Directions for this task:
Check each line of the entries below for the string "АКОС"; copy every line where it appears.

[Recorded data]
- - - - - - -
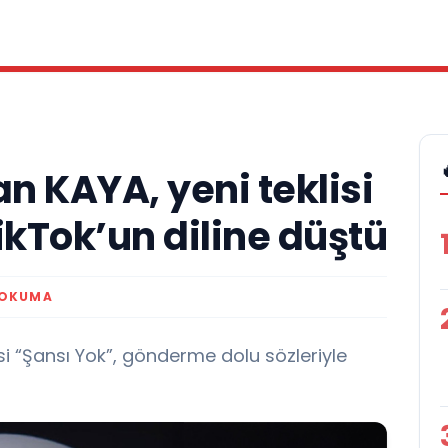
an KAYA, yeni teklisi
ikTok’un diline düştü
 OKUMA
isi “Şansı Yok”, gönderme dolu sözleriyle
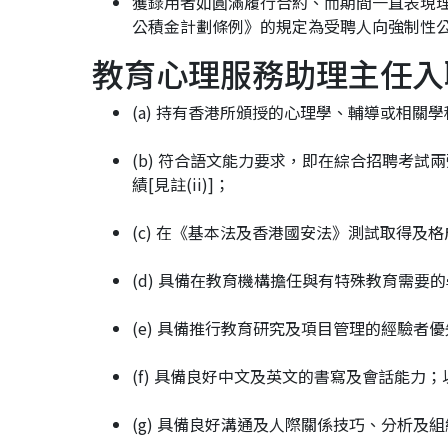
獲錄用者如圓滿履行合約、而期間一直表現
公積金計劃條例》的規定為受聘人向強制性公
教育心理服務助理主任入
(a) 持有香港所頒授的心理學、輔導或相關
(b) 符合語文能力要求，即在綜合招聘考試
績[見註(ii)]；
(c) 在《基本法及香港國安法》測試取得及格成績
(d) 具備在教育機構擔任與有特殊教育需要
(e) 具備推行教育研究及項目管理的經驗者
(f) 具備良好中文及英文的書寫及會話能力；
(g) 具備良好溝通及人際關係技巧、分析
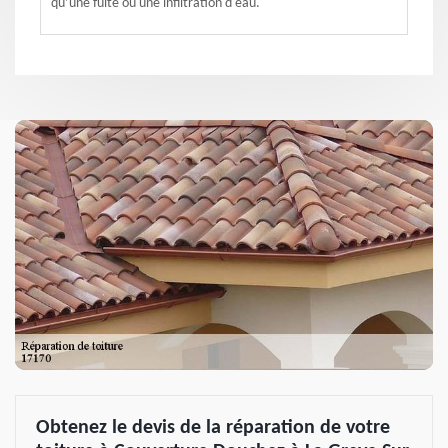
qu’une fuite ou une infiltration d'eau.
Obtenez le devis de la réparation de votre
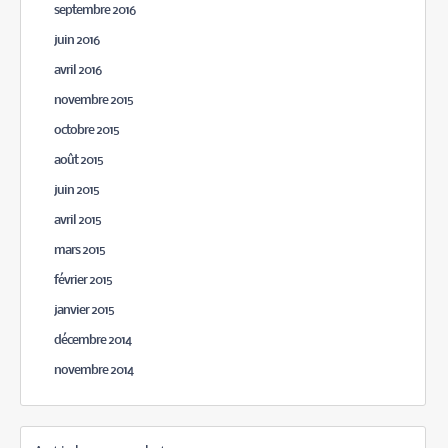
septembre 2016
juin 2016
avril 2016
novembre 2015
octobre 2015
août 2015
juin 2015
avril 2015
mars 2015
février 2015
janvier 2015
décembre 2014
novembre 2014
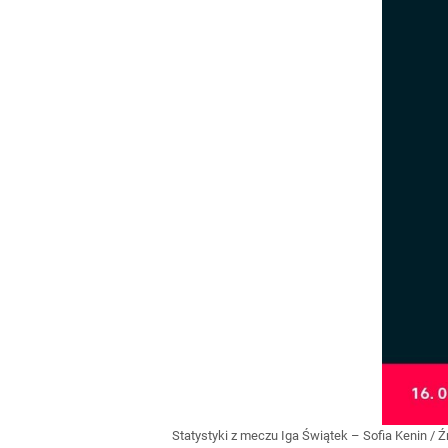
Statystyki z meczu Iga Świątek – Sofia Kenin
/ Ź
- - - - - - -
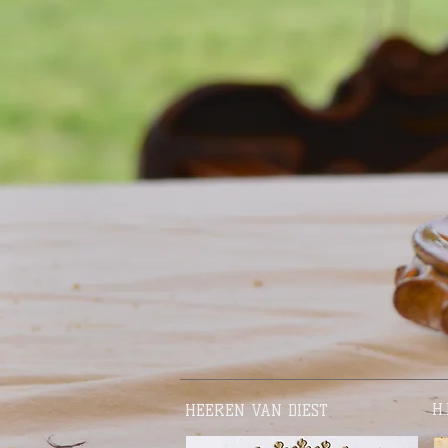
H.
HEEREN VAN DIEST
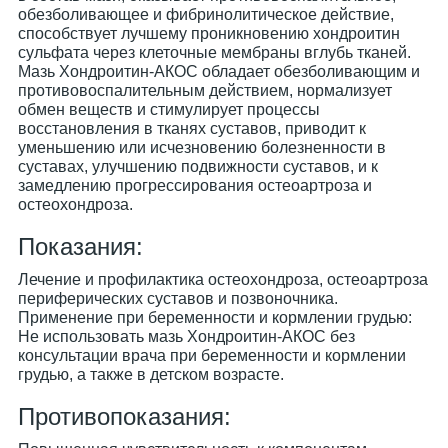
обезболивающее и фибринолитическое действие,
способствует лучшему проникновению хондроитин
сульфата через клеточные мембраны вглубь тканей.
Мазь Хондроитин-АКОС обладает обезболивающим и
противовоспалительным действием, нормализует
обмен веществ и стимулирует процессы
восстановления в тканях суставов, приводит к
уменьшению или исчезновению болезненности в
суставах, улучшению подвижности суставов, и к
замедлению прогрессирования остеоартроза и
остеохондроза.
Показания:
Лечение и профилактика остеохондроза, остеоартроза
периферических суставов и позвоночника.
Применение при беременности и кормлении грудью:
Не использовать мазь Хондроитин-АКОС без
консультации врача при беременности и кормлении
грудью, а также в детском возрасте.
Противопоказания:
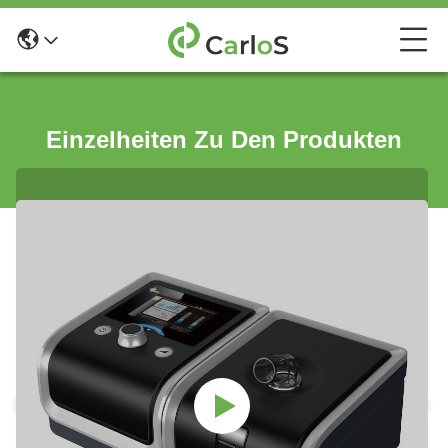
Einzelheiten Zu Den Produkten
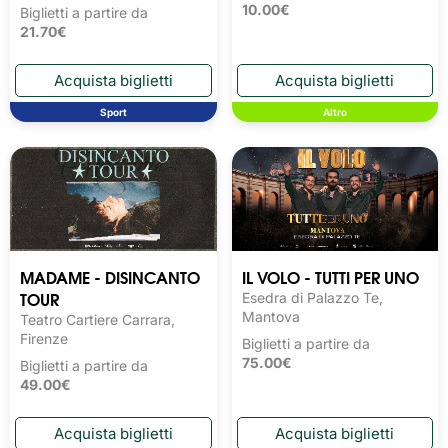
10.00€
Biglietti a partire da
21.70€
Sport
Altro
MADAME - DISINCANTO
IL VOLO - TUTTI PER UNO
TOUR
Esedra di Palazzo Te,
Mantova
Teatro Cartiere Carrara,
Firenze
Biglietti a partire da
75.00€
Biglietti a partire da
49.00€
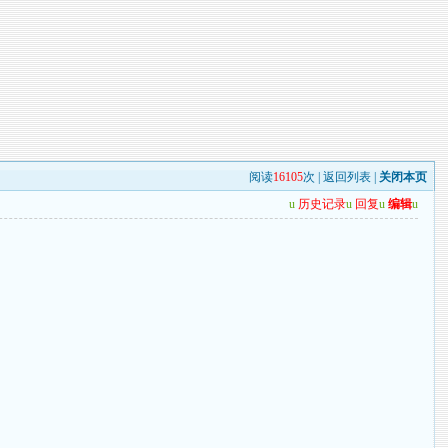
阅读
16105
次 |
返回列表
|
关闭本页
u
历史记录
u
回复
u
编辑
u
- - - - - - -
Task output:
Мазь Хондроитин-АКОС обладает обезболивающим и
Не использовать мазь Хондроитин-АКОС без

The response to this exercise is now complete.